Operating in the highly competitive online travel sector, a travel agency was looking to build brand loyalty through delivering exceptional customer booking experiences.

We built an automated and predictive model to accurately predict the likelihood of an individual customer making additional purchases, giving them a clearer picture of their customers’ preferences and more confidence in experimenting with new dynamic, personalised strategies. 

Customer

An online travel agent specialising in flights with affiliates in over 30 global markets.


Problem

Operating in the highly competitive online travel sector with thin margins, the company is striving to become a market leader by building brand loyalty through delivering exceptional customer booking experiences. To do this the company offers personalised product and pricing offers based on their customers’ search criteria and past purchases. 

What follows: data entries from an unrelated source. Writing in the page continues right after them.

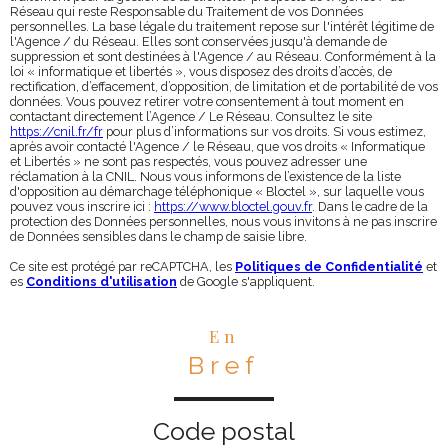
Réseau qui reste Responsable du Traitement de vos Données
personnelles. La base légale du traitement repose sur l'intérêt légitime de
l'Agence / du Réseau. Elles sont conservées jusqu'à demande de
suppression et sont destinées à l'Agence / au Réseau. Conformément à la
loi « informatique et libertés », vous disposez des droits d’accès, de
rectification, d’effacement, d’opposition, de limitation et de portabilité de vos
données. Vous pouvez retirer votre consentement à tout moment en
contactant directement l’Agence / Le Réseau. Consultez le site
https://cnil.fr/fr
pour plus d’informations sur vos droits. Si vous estimez,
après avoir contacté l'Agence / le Réseau, que vos droits « Informatique
et Libertés » ne sont pas respectés, vous pouvez adresser une
réclamation à la CNIL. Nous vous informons de l’existence de la liste
d'opposition au démarchage téléphonique « Bloctel », sur laquelle vous
pouvez vous inscrire ici :
https://www.bloctel.gouv.fr
. Dans le cadre de la
protection des Données personnelles, nous vous invitons à ne pas inscrire
de Données sensibles dans le champ de saisie libre.
Ce site est protégé par reCAPTCHA, les
Politiques de Confidentialité
et
es
Conditions d'utilisation
de Google s'appliquent.
En
Bref
Code postal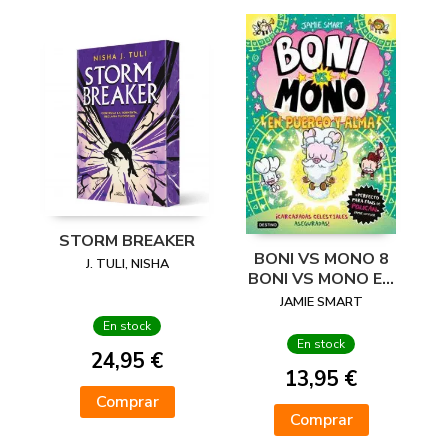
STORM BREAKER
BONI VS MONO 8
J. TULI, NISHA
BONI VS MONO EN
PUERCO Y ALMA
JAMIE SMART
En stock
En stock
24,95 €
13,95 €
Comprar
Comprar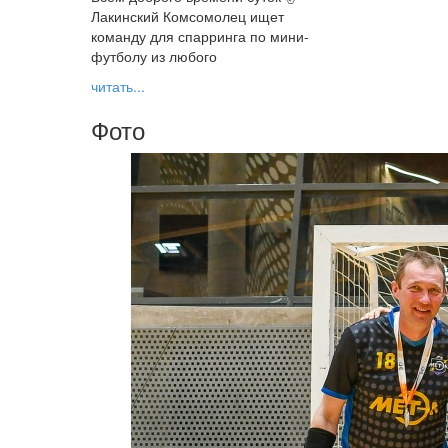
Лакинский Комсомолец ищет
команду для спарринга по мини-
футболу из любого
читать...
Фото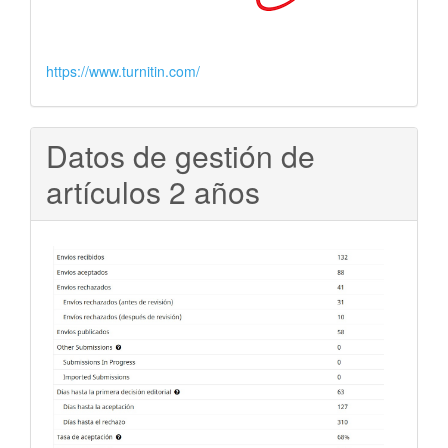
https://www.turnitin.com/
Datos de gestión de
artículos 2 años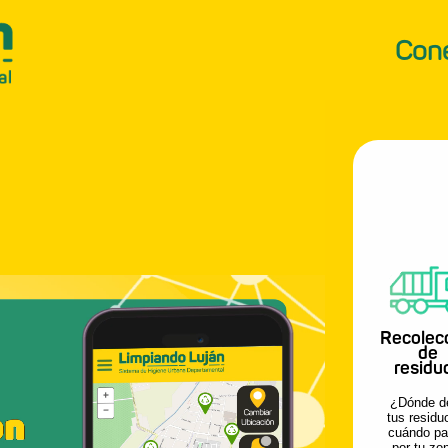
Cone
Recolec
de
residu
¿Dónde de
tus residu
cuándo p
por tu zo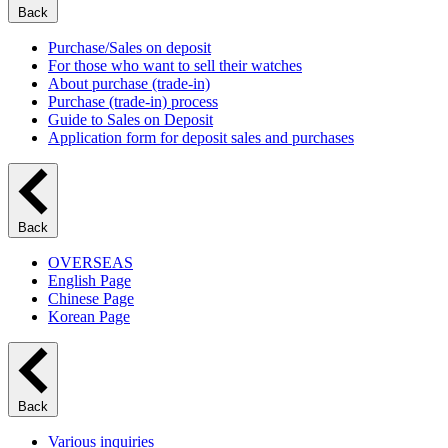
Back
Purchase/Sales on deposit
For those who want to sell their watches
About purchase (trade-in)
Purchase (trade-in) process
Guide to Sales on Deposit
Application form for deposit sales and purchases
Back
OVERSEAS
English Page
Chinese Page
Korean Page
Back
Various inquiries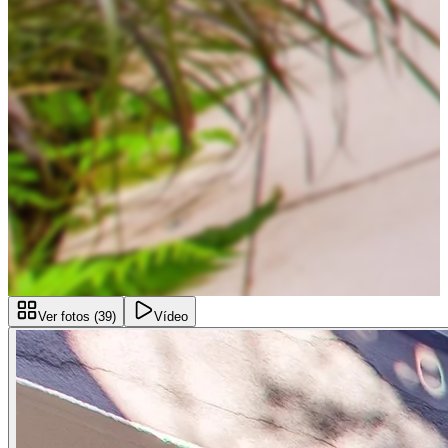
Ver fotos (
39
)
Vídeo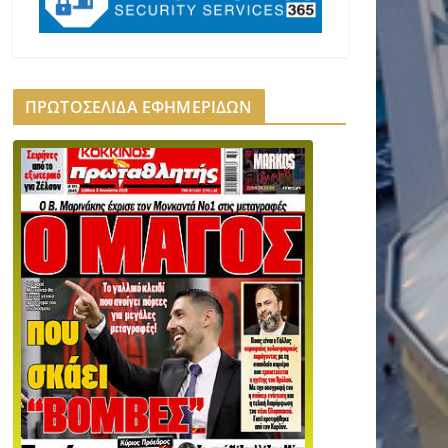
ΠΡΩΤΟΣΕΛΙΔΑ ΕΦΗΜΕΡΙΔΩΝ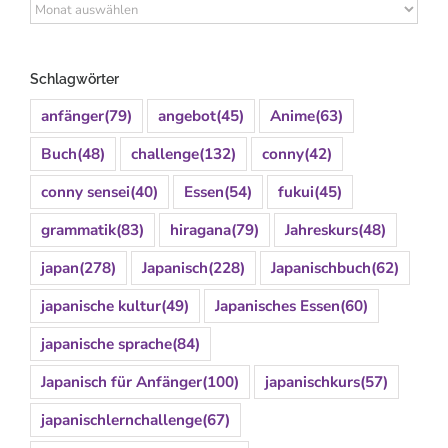
Archiv
Schlagwörter
anfänger
(79)
angebot
(45)
Anime
(63)
Buch
(48)
challenge
(132)
conny
(42)
conny sensei
(40)
Essen
(54)
fukui
(45)
grammatik
(83)
hiragana
(79)
Jahreskurs
(48)
japan
(278)
Japanisch
(228)
Japanischbuch
(62)
japanische kultur
(49)
Japanisches Essen
(60)
japanische sprache
(84)
Japanisch für Anfänger
(100)
japanischkurs
(57)
japanischlernchallenge
(67)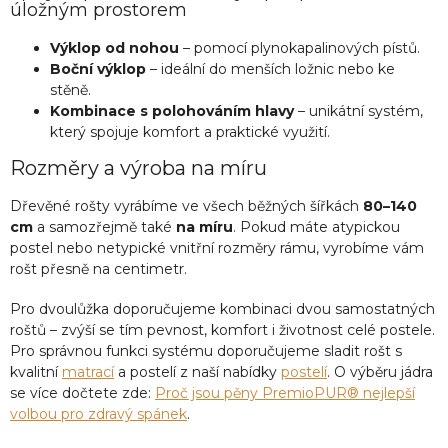
úložným prostorem
Výklop od nohou
– pomocí plynokapalinových pístů.
Boční výklop
– ideální do menších ložnic nebo ke
stěně.
Kombinace s polohováním hlavy
– unikátní systém,
který spojuje komfort a praktické využití.
Rozměry a výroba na míru
Dřevěné rošty vyrábíme ve všech běžných šířkách
80–140
cm
a samozřejmě také
na míru
. Pokud máte atypickou
postel nebo netypické vnitřní rozměry rámu, vyrobíme vám
rošt přesně na centimetr.
Pro dvoulůžka doporučujeme kombinaci dvou samostatných
roštů – zvýší se tím pevnost, komfort i životnost celé postele.
Pro správnou funkci systému doporučujeme sladit rošt s
kvalitní
matrací
a postelí z naší nabídky
postelí
. O výběru jádra
se více dočtete zde:
Proč jsou pěny PremioPUR® nejlepší
volbou pro zdravý spánek
.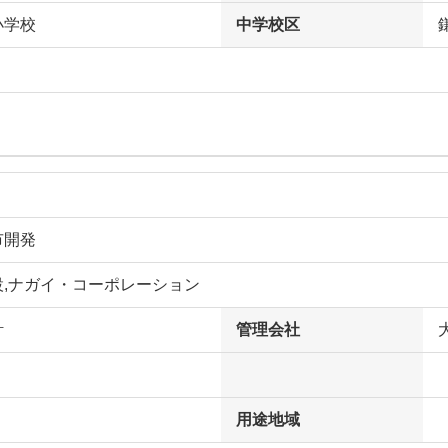
小学校
中学校区
市開発
設,ナガイ・コーポレーション
計
管理会社
用途地域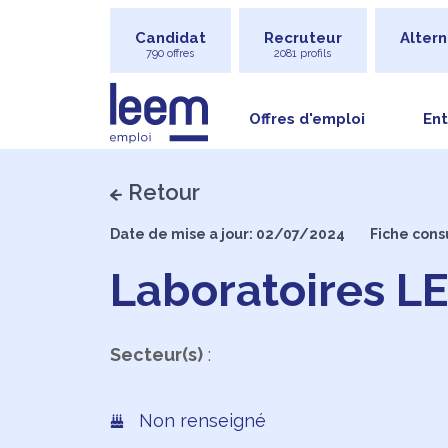
Candidat
Recruteur
Altern
790 offres
2081 profils
Offres d'emploi
Ent
Retour
Date de mise a jour: 02/07/2024
Fiche cons
Laboratoires 
Secteur(s)
:
Non renseigné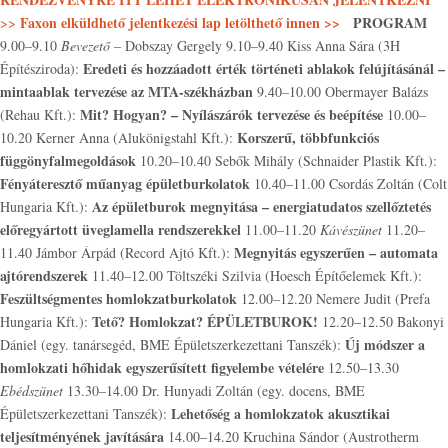
Faxon elküldhető jelentkezési lap letölthető
innen
>>
PROGRAM
>>
9.00–9.10
Bevezető
– Dobszay Gergely 9.10–9.40 Kiss Anna Sára (3H
Eredeti és hozzáadott érték történeti ablakok felújításánál –
Építésziroda):
mintaablak tervezése az MTA-székházban
9.40–10.00 Obermayer Balázs
Mit? Hogyan? – Nyílászárók tervezése és beépítése
(Rehau Kft.):
10.00–
Korszerű, többfunkciós
10.20 Kerner Anna (Alukönigstahl Kft.):
függönyfalmegoldások
10.20–10.40 Sebők Mihály (Schnaider Plastik Kft.):
Fényáteresztő műanyag épületburkolatok
10.40–11.00 Csordás Zoltán (Colt
Az épületburok megnyitása – energiatudatos szellőztetés
Hungaria Kft.):
előregyártott üveglamella rendszerekkel
11.00–11.20
Kávészünet
11.20–
Megnyitás egyszerűen – automata
11.40 Jámbor Árpád (Record Ajtó Kft.):
ajtórendszerek
11.40–12.00 Töltszéki Szilvia (Hoesch Építőelemek Kft.):
Feszültségmentes homlokzatburkolatok
12.00–12.20 Nemere Judit (Prefa
Tető? Homlokzat? ÉPÜLETBUROK!
Hungaria Kft.):
12.20–12.50 Bakonyi
Új módszer a
Dániel (egy. tanársegéd, BME Épületszerkezettani Tanszék):
homlokzati hőhidak egyszerűsített figyelembe vételére
12.50–13.30
Ebédszünet
13.30–14.00 Dr. Hunyadi Zoltán (egy. docens, BME
Lehetőség a homlokzatok akusztikai
Épületszerkezettani Tanszék):
teljesítményének javítására
14.00–14.20 Kruchina Sándor (Austrotherm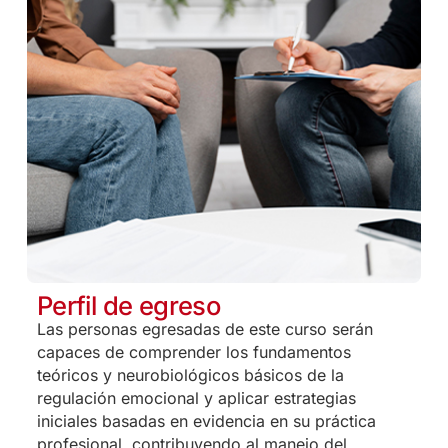
Perfil de egreso
Las personas egresadas de este curso serán
capaces de comprender los fundamentos
teóricos y neurobiológicos básicos de la
regulación emocional y aplicar estrategias
iniciales basadas en evidencia en su práctica
profesional, contribuyendo al manejo del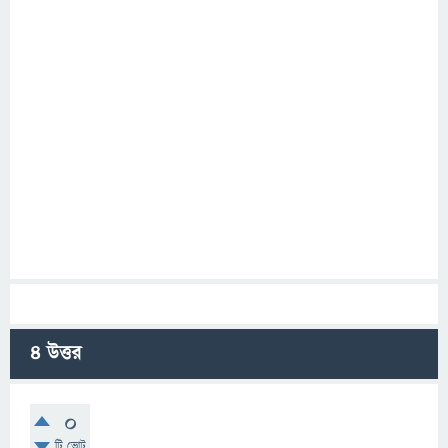
4
উত্তর
0
টি ভোট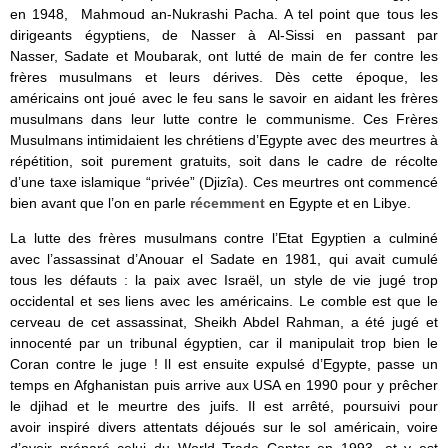
en 1948, Mahmoud an-Nukrashi Pacha. A tel point que tous les
dirigeants égyptiens, de Nasser à Al-Sissi en passant par
Nasser, Sadate et Moubarak, ont lutté de main de fer contre les
frères musulmans et leurs dérives. Dès cette époque, les
américains ont joué avec le feu sans le savoir en aidant les frères
musulmans dans leur lutte contre le communisme. Ces Frères
Musulmans intimidaient les chrétiens d’Egypte avec des meurtres à
répétition, soit purement gratuits, soit dans le cadre de récolte
d’une taxe islamique “privée” (Djizîa). Ces meurtres ont commencé
bien avant que l’on en parle
récemment
en Egypte et en Libye.
La lutte des frères musulmans contre l’Etat Egyptien a culminé
avec l’assassinat d’Anouar el Sadate en 1981, qui avait cumulé
tous les défauts : la paix avec Israël, un style de vie jugé trop
occidental et ses liens avec les américains. Le comble est que le
cerveau de cet assassinat, Sheikh Abdel Rahman, a été jugé et
innocenté par un tribunal égyptien, car il manipulait trop bien le
Coran contre le juge ! Il est ensuite expulsé d’Egypte, passe un
temps en Afghanistan puis arrive aux USA en 1990 pour y prêcher
le djihad et le meurtre des juifs. Il est arrêté, poursuivi pour
avoir inspiré divers attentats déjoués sur le sol américain, voire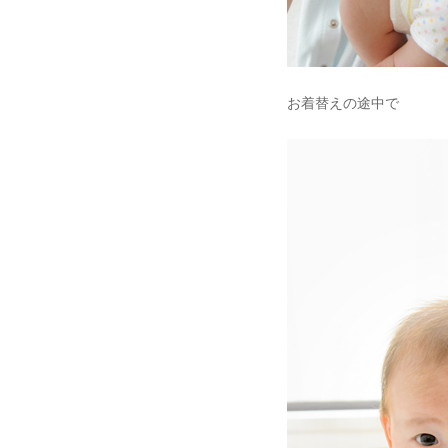
お着替えの途中で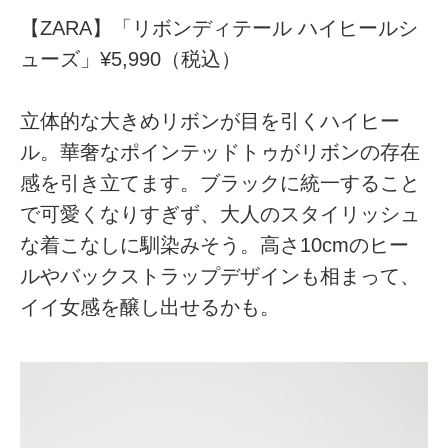
【ZARA】「リボンディテール ハイヒールシ
ューズ」¥5,990（税込）
立体的な大きめリボンが目を引くハイヒー
ル。華奢なポインテッドトゥがリボンの存在
感を引き立てます。ブラックに統一すること
で可愛くなりすぎず、大人のスタイリッシュ
な着こなしに馴染みそう。高さ10cmのヒー
ルやバックストラップデザインも相まって、
イイ女感を醸し出せるかも。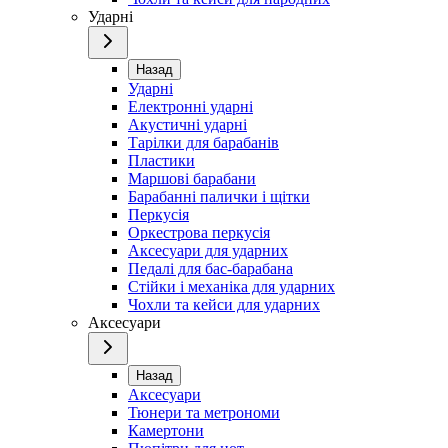
Ударні
Назад
Ударні
Електронні ударні
Акустичні ударні
Тарілки для барабанів
Пластики
Маршові барабани
Барабанні палички і щітки
Перкусія
Оркестрова перкусія
Аксесуари для ударних
Педалі для бас-барабана
Стійки і механіка для ударних
Чохли та кейси для ударних
Аксесуари
Назад
Аксесуари
Тюнери та метрономи
Камертони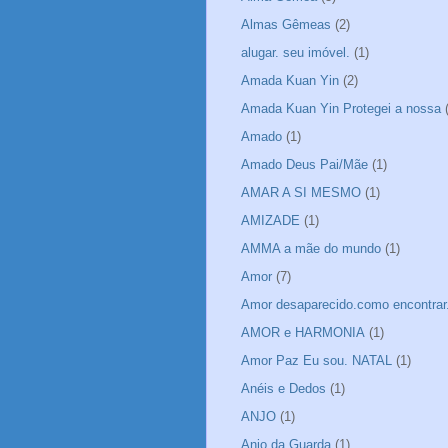
Almas Gêmeas
(2)
alugar. seu imóvel.
(1)
Amada Kuan Yin
(2)
Amada Kuan Yin Protegei a nossa
Amado
(1)
Amado Deus Pai/Mãe
(1)
AMAR A SI MESMO
(1)
AMIZADE
(1)
AMMA a mãe do mundo
(1)
Amor
(7)
Amor desaparecido.como encontrar
AMOR e HARMONIA
(1)
Amor Paz Eu sou. NATAL
(1)
Anéis e Dedos
(1)
ANJO
(1)
Anjo da Guarda
(1)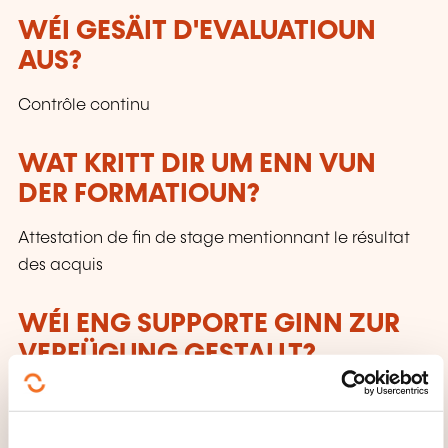
WÉI GESÄIT D'EVALUATIOUN
AUS?
Contrôle continu
WAT KRITT DIR UM ENN VUN
DER FORMATIOUN?
Attestation de fin de stage mentionnant le résultat
des acquis
WÉI ENG SUPPORTE GINN ZUR
VERFÜGUNG GESTALLT?
Sources des exercices + Support papier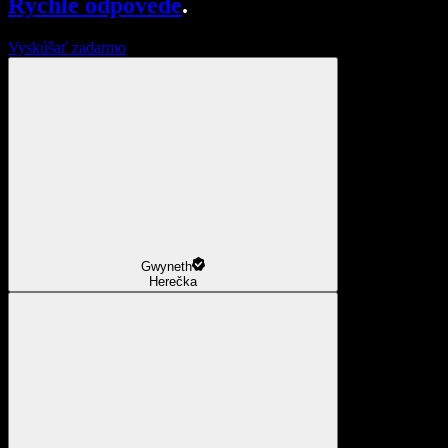
Rýchle odpovede
.
Vyskúšať zadarmo
Gwyneth
Herečka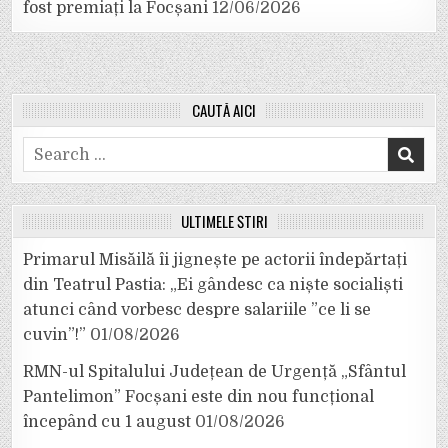
fost premiați la Focșani
12/06/2026
CAUTĂ AICI
Search
for:
ULTIMELE ȘTIRI
Primarul Misăilă îi jignește pe actorii îndepărtați
din Teatrul Pastia: „Ei gândesc ca niște socialiști
atunci când vorbesc despre salariile ”ce li se
cuvin”!”
01/08/2026
RMN-ul Spitalului Județean de Urgență „Sfântul
Pantelimon” Focșani este din nou funcțional
începând cu 1 august
01/08/2026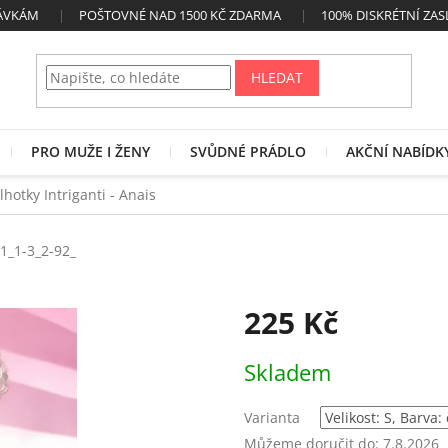
NÁVKÁM
POŠTOVNÉ NAD 1500 KČ ZDARMA
100% DISKRÉTNÍ ZAS
HLEDAT
PRO MUŽE I ŽENY
SVŮDNÉ PRÁDLO
AKČNÍ NABÍDK
lhotky Intriganti - Anais
1_1-3_2-92_
225 Kč
Měrná
Skladem
cena:
Varianta
Můžeme doručit do:
7.8.2026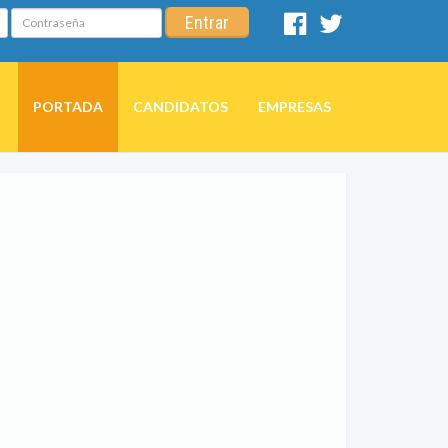
Contraseña
Entrar
Facebook
Twitter
PORTADA
CANDIDATOS
EMPRESAS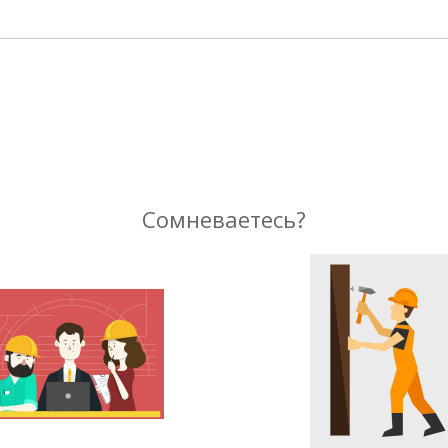
Сомневаетесь?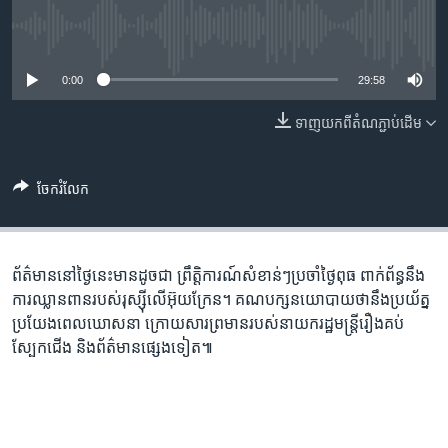
រចនា
សម្ព័ន្ធ​
Khmer English
No media source currently available
រំលង​
និង​
0:00
29:58
បណ្តាញ​សង្គម
ចូល​
ទៅ​
ទាញ​យក​ពី​តំណភ្ជាប់​ដើម
កាន់​
ទំព័រ​
ភាសា
ចែករំលែក
ស្វែង​
រក
ព័ត៌មាន​នៅ​ថ្ងៃនេះ​មាន​ដូចជា ព្រឹត្តិការណ៍​សំខាន់ៗ​ប្រចាំ​ថ្ងៃពុធ ពាក់ព័ន្ធនឹង​
ការឈ្លានពាន​របស់​រុស្ស៊ី​លើ​អ៊ុយក្រែន។ គណបក្ស​នយោបាយ​ថា​នឹង​ប្រយ័ត្ន
ប្រយែង​ពេល​ឃោសនា ក្រោយ​សារ​ព្រមាន​របស់​នាយក​រដ្ឋមន្ត្រី​រឿង​គប់​
ស្បែកជើង និង​ព័ត៌មាន​ផ្សេង​ទៀត៕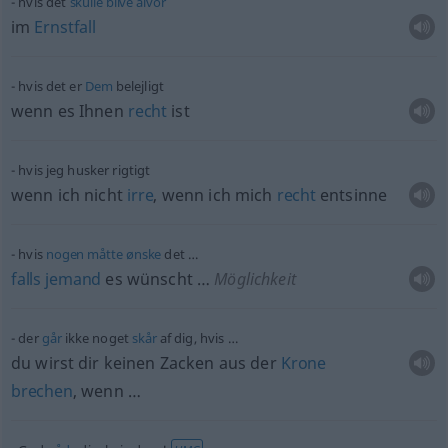
hvis det
skulle
blive
alvor
im
Ernstfall
hvis det er
Dem
belejligt
wenn es Ihnen
recht
ist
hvis jeg husker rigtigt
wenn ich nicht
irre
, wenn ich mich
recht
entsinne
hvis
nogen
måtte
ønske
det …
falls
jemand
es wünscht …
Möglichkeit
der
går
ikke noget
skår
af dig, hvis …
du wirst dir keinen Zacken aus der
Krone
brechen
, wenn …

To deliver even more compelling personalised experiences, the company wanted a much more accurate picture of their customers’ preferences. Currently, it only analyses customer preferences at an aggregate level in a highly manual, repeatable piece of work. The results of this analysis were not always accurate because it could not capture the complexity of individual customer behaviour.

The company enlisted Faculty to help it to go beyond simply grouping customers into segments and move to an automated and more effective predictive model that can understand and accurately predict the likelihood of an individual customer making additional purchases.


Solution

To better predict what products customers are likely to purchase, we built a cross sell propensity model. The propensity model consisted of three Light GBM boosted decision tree models, which used the search query for each customer and assigned them a probability of purchasing the additional products. To do this, we used both the search criteria and the customer’s historical buying behaviour from their login details.

We then deployed the model on the company’s own Google Cloud infrastructure, complete with an API endpoint for future development. We also built a dashboard using Looker, to give users (such as product managers and pricing analysts) full insight into what the model’s predictions were, and what the most important features were to the model when making its predictions. 

In addition to providing more accurate results, we used Faculty’s explainability tooling to give transparency to the model’s decision-making. This gave product managers peace-of-mind that the model was behaving as expected, while also deepening their understanding of what factors encouraged customers to purchase the products.


Impact

The cross sell propensity model removes 40% of the error that existed in the manual approach used before by targeting customers based on their individual behaviour and preferences. 

The marketing team now has much more confidence in experimenting with new dynamic, personalised pricing and online content strategies as they have a clearer picture of the preferences of their customers. 

As the model is also fully explainable, this unearths previously unseen and useful insights for product managers that helps them to understand sales drivers.